La Gazette de la grande ile

les images dans les mots : Les éternels endettés

Publié le 10 novembre 2021

Les entreprises publiques malgaches sont endettées. La principale cause de ce phénomène est la mauvaise gestion des différents dirigeants successifs de ces sociétés. Beaucoup de ces entreprises ont fini par fermer au péril des employés qui ont dû être envoyés au chômage. Les seuls survivants jusqu’à maintenant ont du mal à se redresser, la plupart paye encore de grosses sommes de dettes.
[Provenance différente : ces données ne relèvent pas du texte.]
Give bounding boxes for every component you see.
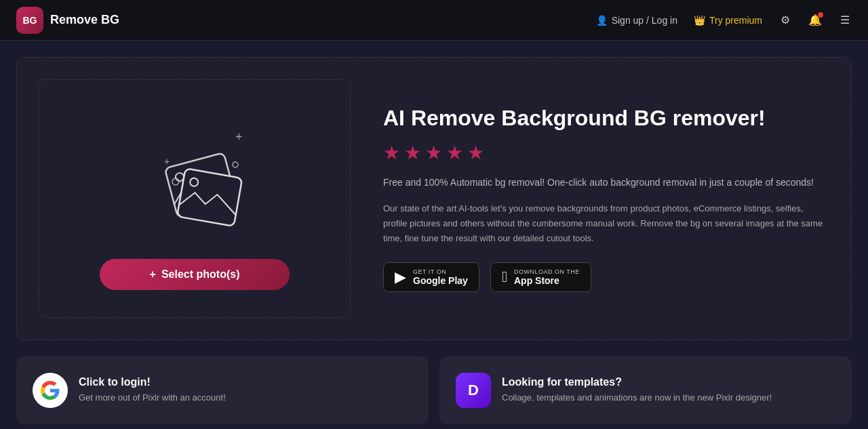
designer-icon: D	[456, 373, 491, 408]
google-play-button[interactable]: ▶ GET IT ON Google Play	[383, 262, 479, 292]
signup-login-button[interactable]: 👤 Sign up / Log in	[596, 15, 677, 26]
templates-card[interactable]: D Looking for templates? Collage, templa…	[439, 356, 852, 424]
navbar: BG Remove BG 👤 Sign up / Log in 👑 Try pr…	[0, 0, 868, 41]
hero-content: AI Remove Background BG remover! ★ ★ ★ ★…	[383, 105, 829, 292]
try-premium-button[interactable]: 👑 Try premium	[694, 15, 762, 26]
templates-card-title: Looking for templates?	[502, 376, 772, 388]
star-1: ★	[383, 142, 400, 164]
user-icon: 👤	[596, 15, 608, 26]
brand: BG Remove BG	[16, 7, 596, 34]
star-2: ★	[404, 142, 421, 164]
store-buttons: ▶ GET IT ON Google Play  Download on th…	[383, 262, 829, 292]
svg-rect-7	[177, 168, 242, 226]
templates-card-subtitle: Collage, templates and animations are no…	[502, 391, 772, 405]
plus-icon: +	[150, 268, 156, 281]
hero-description-1: Free and 100% Automatic bg removal! One-…	[383, 175, 829, 190]
notification-wrapper: 🔔	[808, 14, 822, 27]
brand-name: Remove BG	[50, 13, 119, 27]
star-3: ★	[425, 142, 442, 164]
hero-description-2: Our state of the art AI-tools let's you …	[383, 201, 829, 246]
photo-icon-svg: + + +	[127, 114, 262, 236]
svg-text:+: +	[235, 130, 243, 144]
photo-icon-area: + + +	[120, 107, 269, 243]
login-card-title: Click to login!	[79, 376, 226, 388]
login-card-subtitle: Get more out of Pixlr with an account!	[79, 391, 226, 405]
svg-text:+: +	[164, 156, 170, 167]
bottom-cards: Click to login! Get more out of Pixlr wi…	[16, 356, 852, 424]
upload-panel: + + + +	[39, 79, 351, 318]
google-icon	[33, 373, 68, 408]
hero-section: + + + +	[16, 57, 852, 340]
google-play-text: GET IT ON Google Play	[413, 268, 468, 286]
app-store-button[interactable]:  Download on the App Store	[490, 262, 591, 292]
star-4: ★	[446, 142, 463, 164]
navbar-actions: 👤 Sign up / Log in 👑 Try premium ⚙ 🔔 ☰	[596, 14, 852, 27]
login-card[interactable]: Click to login! Get more out of Pixlr wi…	[16, 356, 429, 424]
star-5: ★	[467, 142, 484, 164]
brand-logo: BG	[16, 7, 43, 34]
login-card-text: Click to login! Get more out of Pixlr wi…	[79, 376, 226, 405]
hero-title: AI Remove Background BG remover!	[383, 105, 829, 131]
notification-dot	[818, 12, 823, 18]
svg-point-4	[233, 162, 238, 167]
templates-card-text: Looking for templates? Collage, template…	[502, 376, 772, 405]
select-photos-button[interactable]: + Select photo(s)	[100, 259, 290, 290]
google-play-icon: ▶	[395, 268, 406, 286]
stars-row: ★ ★ ★ ★ ★	[383, 142, 829, 164]
crown-icon: 👑	[694, 15, 705, 26]
menu-icon[interactable]: ☰	[838, 14, 852, 27]
app-store-text: Download on the App Store	[514, 268, 580, 286]
settings-icon[interactable]: ⚙	[778, 14, 792, 27]
apple-icon: 	[502, 268, 507, 286]
google-logo-svg	[41, 381, 60, 400]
Nous connaissons le sort de la Jirama, du Kraoma, d’Air Madagascar qui est en train de changer de nom, mais est-ce vraiment une solution ? On ne le sait pas. Tout ce que nous savons c’est que le sort de ces sociétés affecte l’Etat, actionnaire majoritaire. Quand ces entreprises s’endettent, c’est l’Etat lui-même et le peuple malgache qui s’endettent. La destruction de ces entreprises publiques provoque également la destruction de l’économie du pays. Ce dernier continue de s’appauvrir. De grosses sommes venant du trésor public sont allouées par l’Etat dans le but de sauver ces entreprises, mais sans résultat concret. Les dettes se multiplient, mais aucun redressement n’est remarqué. Pire, beaucoup de ces sociétés sont détruites. Les biens de ces sociétés sont hypothéqués, comme les terrains par exemple, or ces biens sont des biens publics qui ne sont pas faits pour être vendus. On peut utiliser ces terrains et exploiter leurs surfaces, mais pas l’intérieur. Si des citoyens s’enrichissent grâce à ces terrains, ils devront faire l’objet d’enquêtes approfondies. Beaucoup de dirigeants, leurs familles et  leurs amis, abusent de leur pouvoir, et ce depuis des années, en profitant de ces biens publics. C’est le pays qui en subit la conséquence et qui perd de sa souveraineté. Le peuple qui perd ainsi son pouvoir, s’appauvrit à grands pas. Une minorité profite des entreprises publiques, sans en connaître les conséquences sur la vie du pays. Ils gagnent beaucoup de ces entreprises qui sont censées faire vivre une majorité de la société directement ou indirectement. Il est alors du droit du peuple de connaître la situation de ces biens publics, entreprises ou autres,  comme il est du devoir de ceux qui connaissent d’agir avec transparence. Le peuple a le droit d’exiger ses biens pour les faire connaître à ses descendants. Certains dirigeants ont détourné de nombreux biens publics : des terrains, des maisons, des entreprises, de l’argent emprunté au nom du peuple… L’histoire suit son cours.